PLoS ONE (Jan 2024)
shRNA-mediated down-regulation of Acsl1 reverses skeletal muscle insulin resistance in obese C57BL6/J mice.
Abstract
Prolonged consumption of diet rich in fats is regarded as the major factor leading to the insulin resistance (IR) and type 2 diabetes (T2D). Emerging evidence link excessive accumulation of bioactive lipids such as diacylglycerol (DAG) and ceramide (Cer), with impairment of insulin signaling in skeletal muscle. Until recently, little has been known about the involvement of long-chain acyl-CoAs synthetases in the above mechanism.

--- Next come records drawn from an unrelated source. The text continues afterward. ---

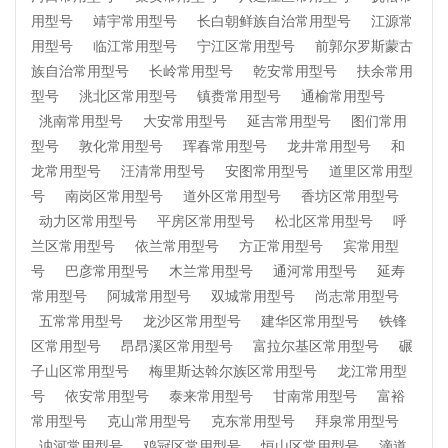
用型号
靖宇常用型号
长白朝鲜族自治常用型号
江源常
用型号
临江常用型号
宁江区常用型号
前郭尔罗斯蒙古
族自治常用型号
长岭常用型号
乾安常用型号
扶余常用
型号
洮北区常用型号
镇赉常用型号
通榆常用型号
洮南常用型号
大安常用型号
延吉常用型号
图们常用
型号
敦化常用型号
珲春常用型号
龙井常用型号
和
龙常用型号
汪清常用型号
安图常用型号
道里区常用型
号
南岗区常用型号
道外区常用型号
香坊区常用型号
动力区常用型号
平房区常用型号
松北区常用型号
呼
兰区常用型号
依兰常用型号
方正常用型号
宾常用型
号
巴彦常用型号
木兰常用型号
通河常用型号
延寿
常用型号
阿城常用型号
双城常用型号
尚志常用型号
五常常用型号
龙沙区常用型号
建华区常用型号
铁锋
区常用型号
昂昂溪区常用型号
富拉尔基区常用型号
碾
子山区常用型号
梅里斯达斡尔族区常用型号
龙江常用型
号
依安常用型号
泰来常用型号
甘南常用型号
富裕
常用型号
克山常用型号
克东常用型号
拜泉常用型号
讷河常用型号
鸡冠区常用型号
恒山区常用型号
滴道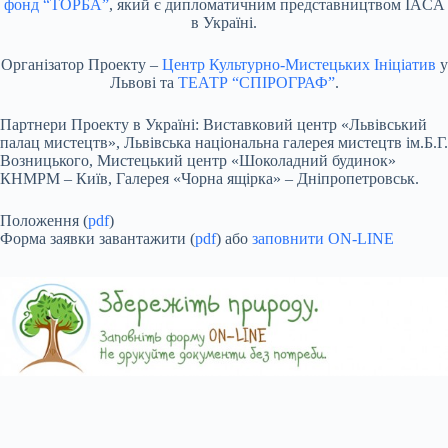
фонд “ТОРБА”
, який є дипломатичним представництвом IACA
в Україні.
Організатор Проекту –
Центр Культурно-Мистецьких Ініціатив
у
Львові та
ТЕАТР “СПІРОГРАФ”
.
Партнери Проекту в Україні: Виставковий центр «Львівський
палац мистецтв», Львівська національна галерея мистецтв ім.Б.Г.
Возницького, Мистецький центр «Шоколадний будинок»
КНМРМ – Київ, Галерея «Чорна ящірка» – Дніпропетровськ.
Положення (
pdf
)
Форма заявки завантажити (
pdf
) або
заповнити ON-LINE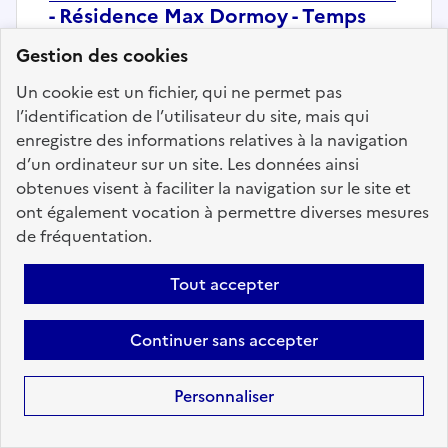
- Résidence Max Dormoy - Temps
non complet 50%
Gestion des cookies
Localisation :
Rhône
(69)
Un cookie est un fichier, qui ne permet pas
Fonction publique :
Fonction publique Territoriale
l’identification de l’utilisateur du site, mais qui
Employeur :
Centres communaux d'Action Sociale
enregistre des informations relatives à la navigation
d’un ordinateur sur un site. Les données ainsi
En ligne depuis le 05 août 2026
obtenues visent à faciliter la navigation sur le site et
ont également vocation à permettre diverses mesures
Ajouter aux favoris
: Gardien.ne en résidence auto
de fréquentation.
Tout accepter
Précédent
1
7
8
9
10
Continuer sans accepter
11
12
13
149
Suivant
Personnaliser
Aller à la page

To examine possible role of long-chain acyl-coenzyme A synthetase 1 (Acsl1) (a major muscular ACSL isoform) in mediating HFD-induced IR we locally silenced Acsl1 in gastrocnemius of high-fat diet (HFD)-fed C57BL/6J mice through electroporation-delivered shRNA and compared it to non-silenced tissue within the same animal. Acsl1 down-regulation decreased the content of muscular long-chain acyl-CoA (LCACoA) and both the Cer (C18:1-Cer and C24:1-Cer) and DAG (C16:0/18:0-DAG, C16:0/18:2-DAG, C18:0/18:0-DAG) and simultaneously improved insulin sensitivity and glucose uptake as compared with non-silenced tissue. Acsl1 down-regulation decreased expression of mitochondrial β-oxidation enzymes, and the content of both the short-chain acylcarnitine (SCA-Car) and short-chain acyl-CoA (SCACoA) in muscle, pointing towards reduction of mitochondrial FA oxidation. The results indicate, that beneficial effects of Acsl1 partial ablation on muscular insulin sensitivity are connected with inhibition of Cer and DAG accumulation, and outweigh detrimental impact of decreased mitochondrial fatty acids metabolism in skeletal muscle of obese HFD-fed mice.